01 - In a mixing bowl, whisk together the lemon juice, lemon zest, olive oil, minced garlic, salt, and black pepper until well combined.
02 - Place the chicken breasts in a resealable plastic bag or shallow dish, pour the marinade over them, seal tightly, and refrigerate for at least 30 minutes or up to 2 hours for optimal flavor penetration.
03 - Arrange three shallow dishes side by side: combine the flour, cornstarch, paprika, cayenne pepper, and garlic powder in the first; whisk the eggs and milk together in the second; toss the panko breadcrumbs with melted butter and lemon zest in the third.
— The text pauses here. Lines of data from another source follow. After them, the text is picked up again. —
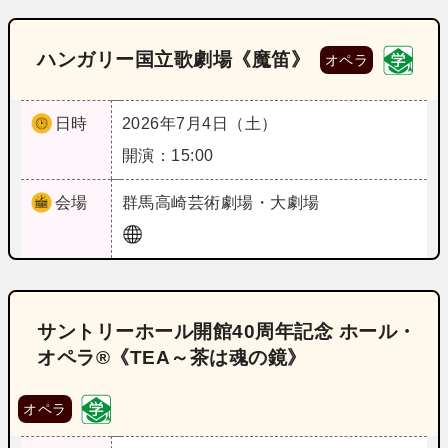
ハンガリー国立歌劇場《魔笛》
オペラ
日時
2026年7月4日（土）
開演：15:00
会場
群馬
高崎芸術劇場・大劇場
サントリーホール開館40周年記念 ホール・
オペラ®《TEA～茶は魂の鏡》
オペラ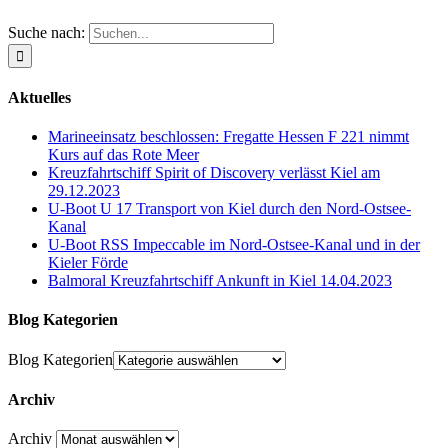
Suche nach:
Aktuelles
Marineeinsatz beschlossen: Fregatte Hessen F 221 nimmt
Kurs auf das Rote Meer
Kreuzfahrtschiff Spirit of Discovery verlässt Kiel am
29.12.2023
U-Boot U 17 Transport von Kiel durch den Nord-Ostsee-
Kanal
U-Boot RSS Impeccable im Nord-Ostsee-Kanal und in der
Kieler Förde
Balmoral Kreuzfahrtschiff Ankunft in Kiel 14.04.2023
Blog Kategorien
Blog Kategorien
Archiv
Archiv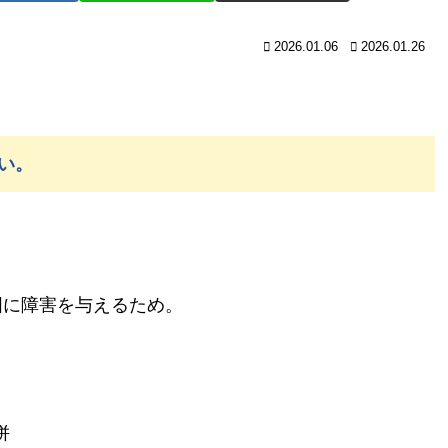
2026.01.06
2026.01.26
い。
囲に障害を与えるため。
併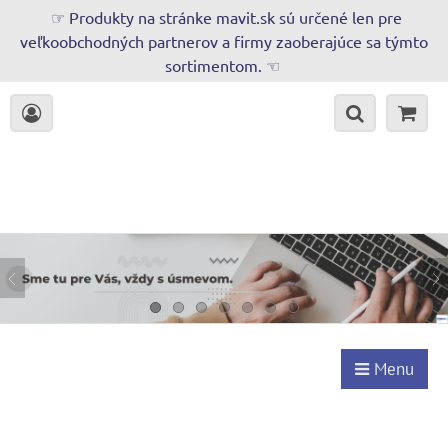
☞ Produkty na stránke mavit.sk sú určené len pre
veľkoobchodných partnerov a firmy zaoberajúce sa týmto
sortimentom. ☜
Menu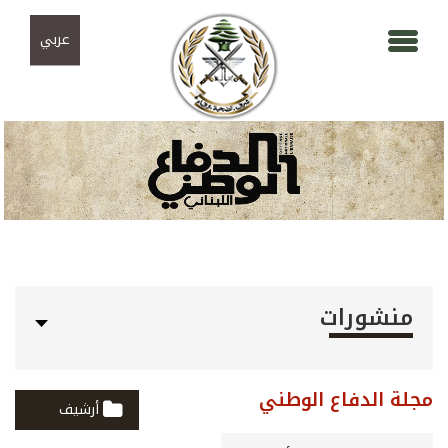
Skip to navigation
تجاوز إلى المحتوى الرئيسي
عربي
منشورات
مجلة الدفاع الوطني
أرشيف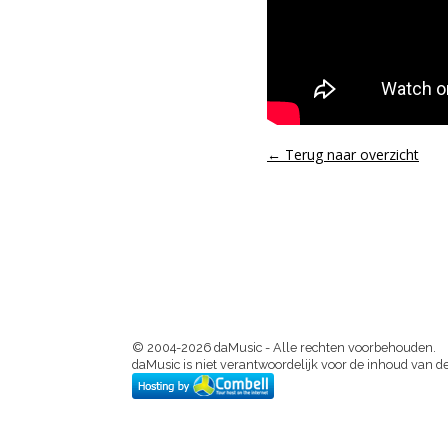
← Terug naar overzicht
© 2004-2026 daMusic - Alle rechten voorbehouden.
daMusic is niet verantwoordelijk voor de inhoud van de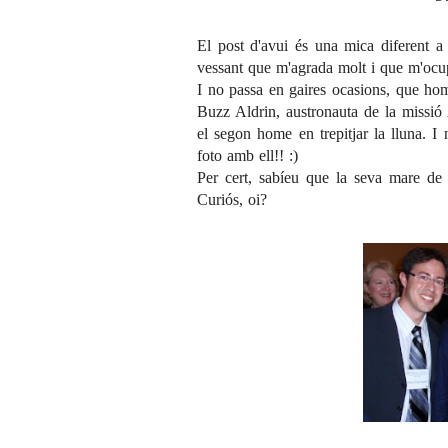
El post d'avui és una mica diferent a 
vessant que m'agrada molt i que m'ocupa
I no passa en gaires ocasions, que hom 
Buzz Aldrin
, austronauta de la missió
el segon home en trepitjar la lluna. 
foto amb ell!! :)
Per cert, sabíeu que la seva mare d
Curiós, oi?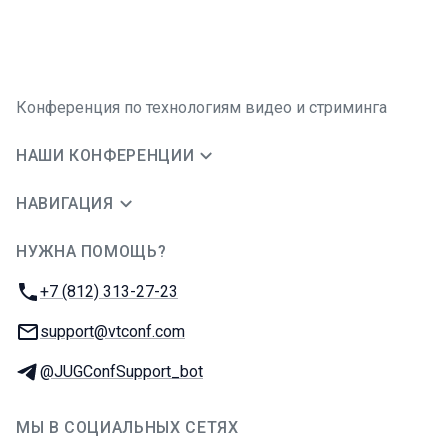
Конференция по технологиям видео и стриминга
НАШИ КОНФЕРЕНЦИИ
НАВИГАЦИЯ
НУЖНА ПОМОЩЬ?
JUG Ru Group
Телефон:
+7 (812) 313-27-23
E-mail:
support@vtconf.com
Телеграм:
@JUGConfSupport_bot
МЫ В СОЦИАЛЬНЫХ СЕТЯХ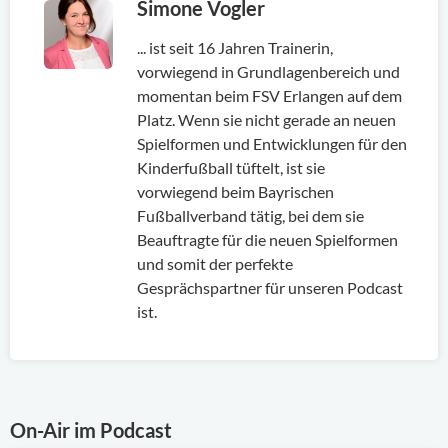
Simone Vogler
... ist seit 16 Jahren Trainerin,
vorwiegend in Grundlagenbereich und
momentan beim FSV Erlangen auf dem
Platz. Wenn sie nicht gerade an neuen
Spielformen und Entwicklungen für den
Kinderfußball tüftelt, ist sie
vorwiegend beim Bayrischen
Fußballverband tätig, bei dem sie
Beauftragte für die neuen Spielformen
und somit der perfekte
Gesprächspartner für unseren Podcast
ist.
On-Air im Podcast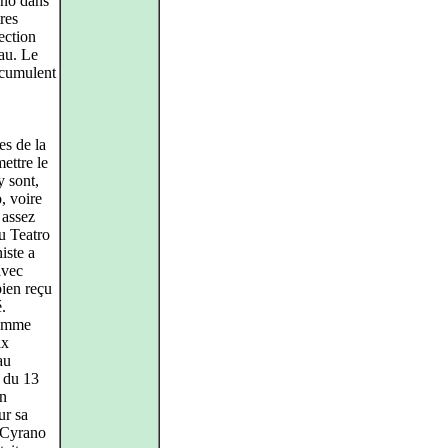
fano dans
res
ection
au. Le
accumulent
es de la
ettre le
y sont,
, voire
 assez
u Teatro
iste a
avec
bien reçu
é.
comme
ix
au
n du 13
on
ur sa
e Cyrano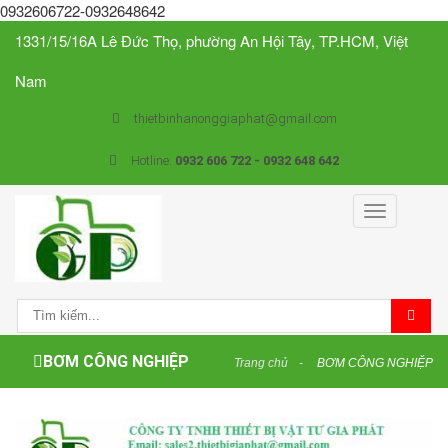
0932606722-0932648642
1331/15/16A Lê Đức Thọ, phường An Hội Tây, TP.HCM, Việt
Nam
thietbinhanonggiaphat@gmail.com
Hotline:
0932 606 722 - 0932 648 642
Toggle
navigation
BƠM CÔNG NGHIỆP
Trang chủ
BƠM CÔNG NGHIỆP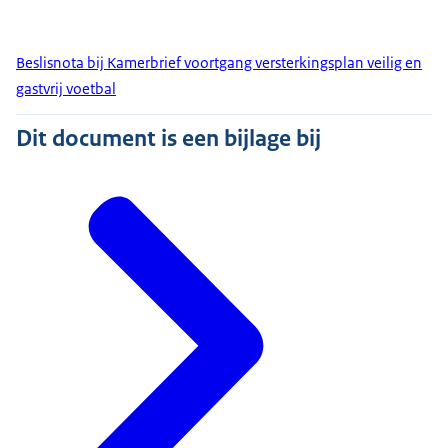
Beslisnota bij Kamerbrief voortgang versterkingsplan veilig en
gastvrij voetbal
Dit document is een bijlage bij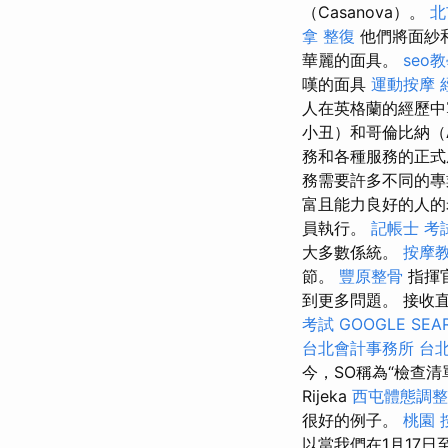
（Casanova）。
北
拿
整復
他們將面紗和
華麗的面具。
seo
嘆的面具
運動按摩
人在英格蘭的經歷中寫
小丑）和哥倫比納（Ar
務和各種服務的正
務需要許多不同的
富且能力良好的人的
員執行。
記帳士 考
大多數係統。
按摩
節。
豐原整骨
指揮
到更多問題。 接收
考試
GOOGLE SEA
台北會計事務所
台北
今，SO稱為“檢查
Rijeka
西屯體態調整
很好的例子。
桃園 
以當我們在1月17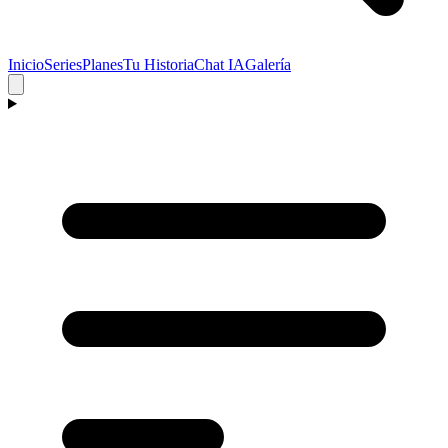
Inicio
Series
Planes
Tu Historia
Chat IA
Galería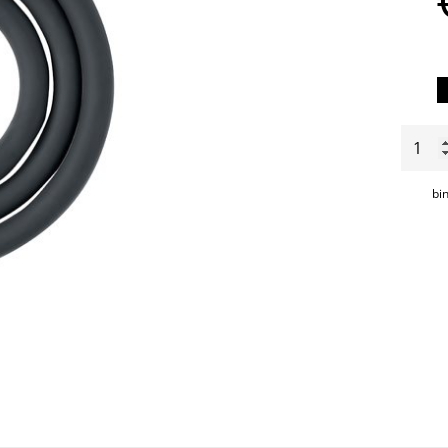
Onder
Circle
aantal
bi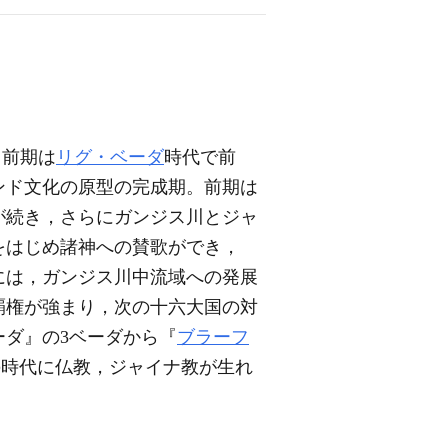
，前期は
リグ・ベーダ
時代で前
ンド文化の原型の完成期。前期は
が続き，さらにガンジス川とジャ
をはじめ諸神への賛歌ができ，
には，ガンジス川中流域への発展
覇権が強まり，次の十六大国の対
ダ』の3ベーダから『
ブラーフ
の時代に仏教，ジャイナ教が生れ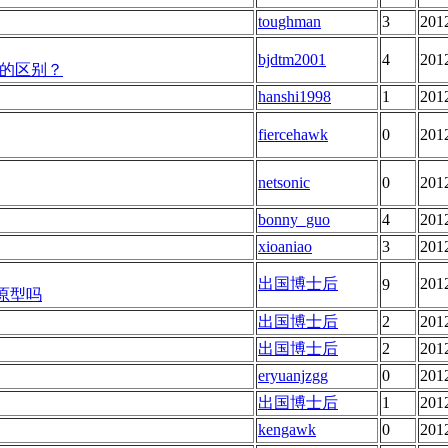
toughman
3
201
bjdtm2001
4
201
的区别？
hanshi1998
1
201
fiercehawk
0
201
netsonic
0
201
bonny_guo
4
201
xioaniao
3
201
出国博士后
201
9
有原型吗
出国博士后
2
201
出国博士后
2
201
eryuanjzgg
0
201
出国博士后
1
201
kengawk
0
201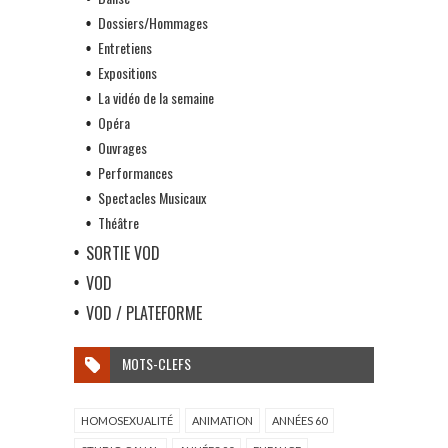
Dossiers/Hommages
Entretiens
Expositions
La vidéo de la semaine
Opéra
Ouvrages
Performances
Spectacles Musicaux
Théâtre
SORTIE VOD
VOD
VOD / PLATEFORME
MOTS-CLEFS
HOMOSEXUALITÉ
ANIMATION
ANNÉES 60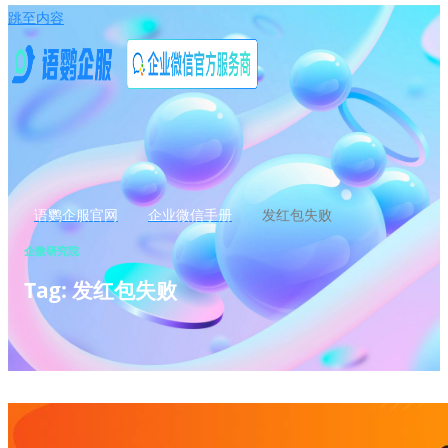
跳至内容
语鹦企服官网
企业微信手册
发红包失败
企微研究院
Tag: 发红包失败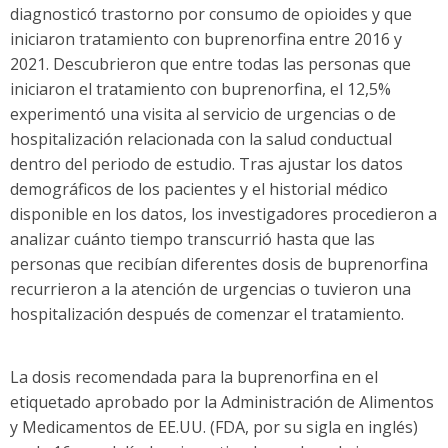
diagnosticó trastorno por consumo de opioides y que
iniciaron tratamiento con buprenorfina entre 2016 y
2021. Descubrieron que entre todas las personas que
iniciaron el tratamiento con buprenorfina, el 12,5%
experimentó una visita al servicio de urgencias o de
hospitalización relacionada con la salud conductual
dentro del periodo de estudio. Tras ajustar los datos
demográficos de los pacientes y el historial médico
disponible en los datos, los investigadores procedieron a
analizar cuánto tiempo transcurrió hasta que las
personas que recibían diferentes dosis de buprenorfina
recurrieron a la atención de urgencias o tuvieron una
hospitalización después de comenzar el tratamiento.
La dosis recomendada para la buprenorfina en el
etiquetado aprobado por la Administración de Alimentos
y Medicamentos de EE.UU. (FDA, por su sigla en inglés)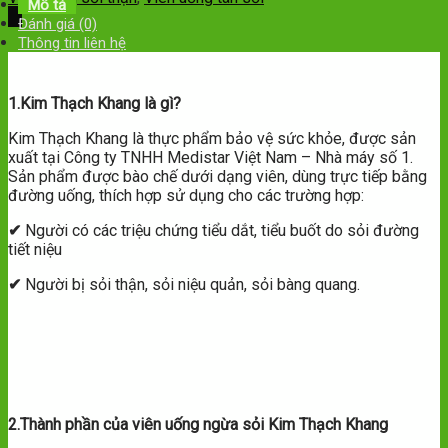
Mô tả
Đánh giá (0)
Thông tin liên hệ
1.Kim Thạch Khang là gì?
Kim Thạch Khang là thực phẩm bảo vệ sức khỏe, được sản
xuất tại Công ty TNHH Medistar Việt Nam – Nhà máy số 1.
Sản phẩm được bào chế dưới dạng viên, dùng trực tiếp bằng
đường uống, thích hợp sử dụng cho các trường hợp:
✔
Người có các triệu chứng tiểu dắt, tiểu buốt do sỏi đường
tiết niệu
✔
Người bị sỏi thận, sỏi niệu quản, sỏi bàng quang.
2.Thành phần của viên uống ngừa sỏi Kim Thạch Khang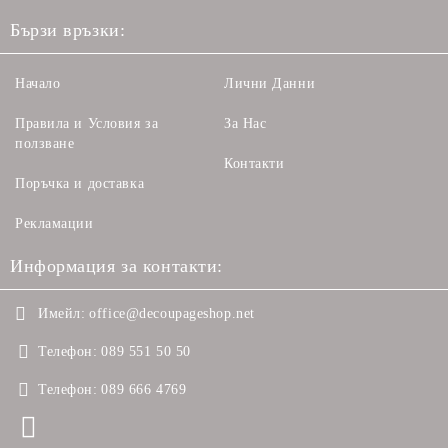
Бързи връзки:
Начало
Лични Данни
Правила и Условия за
За Нас
ползване
Контакти
Поръчка и доставка
Рекламации
Информация за контакти:
Имейл:
office@decoupageshop.net
Телефон:
089 551 50 50
Телефон:
089 666 4769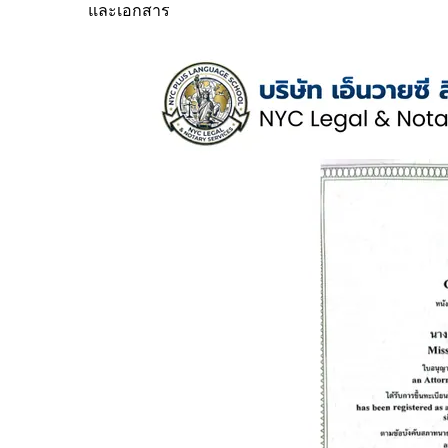
และเอกสาร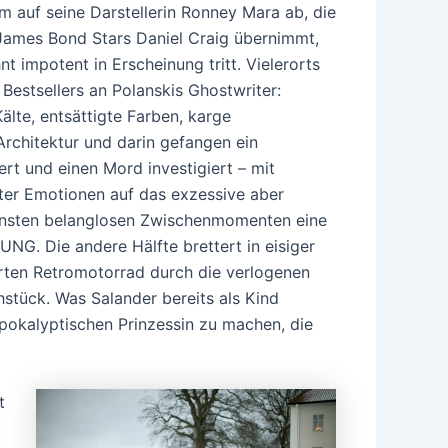
m auf seine Darstellerin Ronney Mara ab, die
 James Bond Stars Daniel Craig übernimmt,
 impotent in Erscheinung tritt. Vielerorts
Bestsellers an Polanskis Ghostwriter:
älte, entsättigte Farben, karge
rchitektur und darin gefangen ein
ert und einen Mord investigiert – mit
ter Emotionen auf das exzessive aber
sonsten belanglosen Zwischenmomenten eine
UNG. Die andere Hälfte brettert in eisiger
rten Retromotorrad durch die verlogenen
hstück. Was Salander bereits als Kind
apokalyptischen Prinzessin zu machen, die
t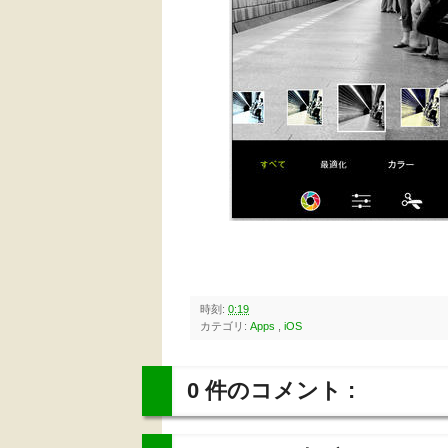
時刻:
0:19
カテゴリ:
Apps
,
iOS
0 件のコメント :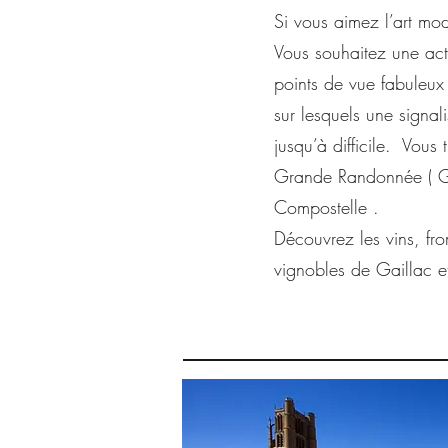
Si vous aimez l’art mo
Vous souhaitez une acti
points de vue fabuleux 
sur lesquels une signal
jusqu’à difficile. Vous
Grande Randonnée ( GR2
Compostelle .
Découvrez les vins, fro
vignobles de Gaillac e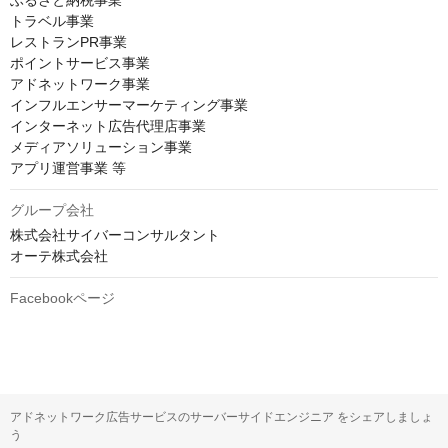
ふるさと納税事業

トラベル事業

レストランPR事業

ポイントサービス事業

アドネットワーク事業

インフルエンサーマーケティング事業

インターネット広告代理店事業

メディアソリューション事業

アプリ運営事業 等
グループ会社
株式会社サイバーコンサルタント

オーテ株式会社
Facebookページ
アドネットワーク広告サービスのサーバーサイドエンジニア をシェアしましょ
う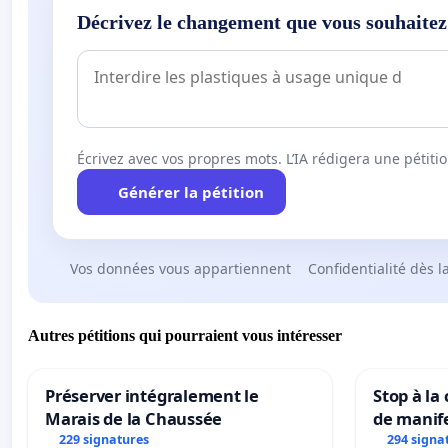
Décrivez le changement que vous souhaitez
Écrivez avec vos propres mots. L’IA rédigera une pétiti
Générer la pétition
Vos données vous appartiennent
Confidentialité dès l
Autres pétitions qui pourraient vous intéresser
Préserver intégralement le
Stop à la
Marais de la Chaussée
de manif
229 signatures
294 signa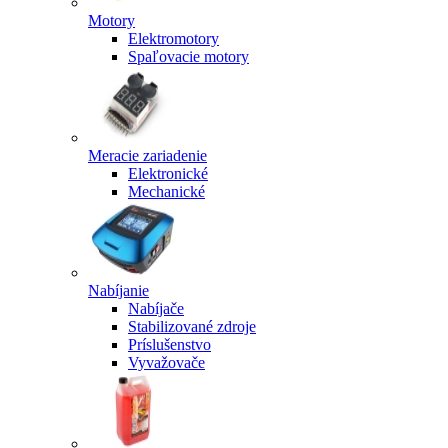
Motory
Elektromotory
Spaľovacie motory
Meracie zariadenie
Elektronické
Mechanické
Nabíjanie
Nabíjače
Stabilizované zdroje
Príslušenstvo
Vyvažovače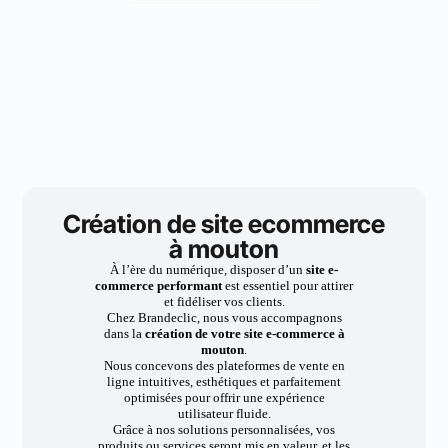
Création de site ecommerce
à mouton
À l’ère du numérique, disposer d’un
site e-
commerce performant
est essentiel pour attirer
et fidéliser vos clients.
Chez Brandeclic, nous vous accompagnons
dans la
création de votre site e-commerce à
mouton
.
Nous concevons des plateformes de vente en
ligne intuitives, esthétiques et parfaitement
optimisées pour offrir une expérience
utilisateur fluide.
Grâce à nos solutions personnalisées, vos
produits ou services seront mis en valeur, et les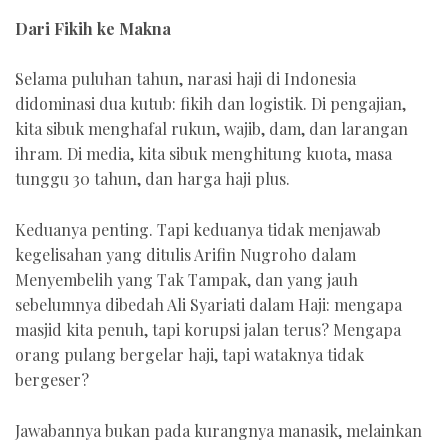
Dari Fikih ke Makna
Selama puluhan tahun, narasi haji di Indonesia
didominasi dua kutub: fikih dan logistik. Di pengajian,
kita sibuk menghafal rukun, wajib, dam, dan larangan
ihram. Di media, kita sibuk menghitung kuota, masa
tunggu 30 tahun, dan harga haji plus.
Keduanya penting. Tapi keduanya tidak menjawab
kegelisahan yang ditulis Arifin Nugroho dalam
Menyembelih yang Tak Tampak, dan yang jauh
sebelumnya dibedah Ali Syariati dalam Haji: mengapa
masjid kita penuh, tapi korupsi jalan terus? Mengapa
orang pulang bergelar haji, tapi wataknya tidak
bergeser?
Jawabannya bukan pada kurangnya manasik, melainkan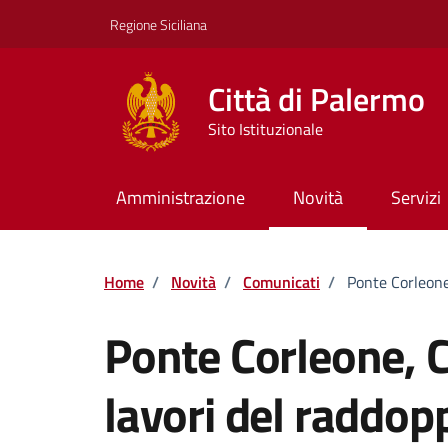
Vai ai contenuti
Vai al footer
Regione Siciliana
Città di Palermo
Sito Istituzionale
Amministrazione
Novità
Servizi
Home
/
Novità
/
Comunicati
/
Ponte Corleone,
Ponte Corleone, C
lavori del raddopp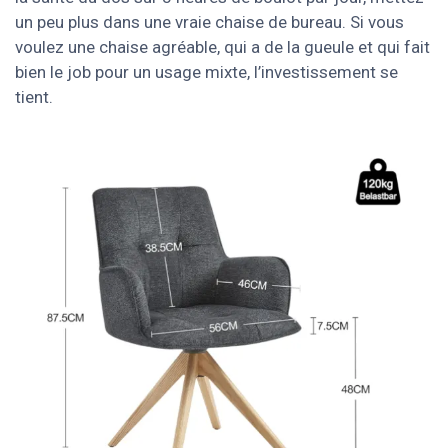
un peu plus dans une vraie chaise de bureau. Si vous
voulez une chaise agréable, qui a de la gueule et qui fait
bien le job pour un usage mixte, l’investissement se
tient.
04 - If baking, preheat the oven to 400°F and set a wire rack over a lined baking sheet. If pan-frying, heat ½ inch of vegetable oil in a large skillet over medium-high heat until the oil shimmer reaches 350°F.
05 - Remove the chicken from the marinade, pat thoroughly dry with paper towels, then dredge each breast through the flour mixture, dip into the egg wash, and press firmly into the seasoned panko coating, ensuring full and even coverage on all sides.
06 - For pan-frying, cook each breaded breast 3 to 5 minutes per side until deeply golden and the internal temperature reaches 165°F, then transfer to a paper towel-lined plate. For baking, arrange the coated chicken on the prepared wire rack, mist lightly with oil, and bake 20 to 25 minutes, flipping once halfway through, until the crust is crisp and the chicken is cooked through.
07 - Allow the chicken to rest for 5 minutes to lock in juices, then plate and garnish with fresh lemon wedges and chopped parsley before serving.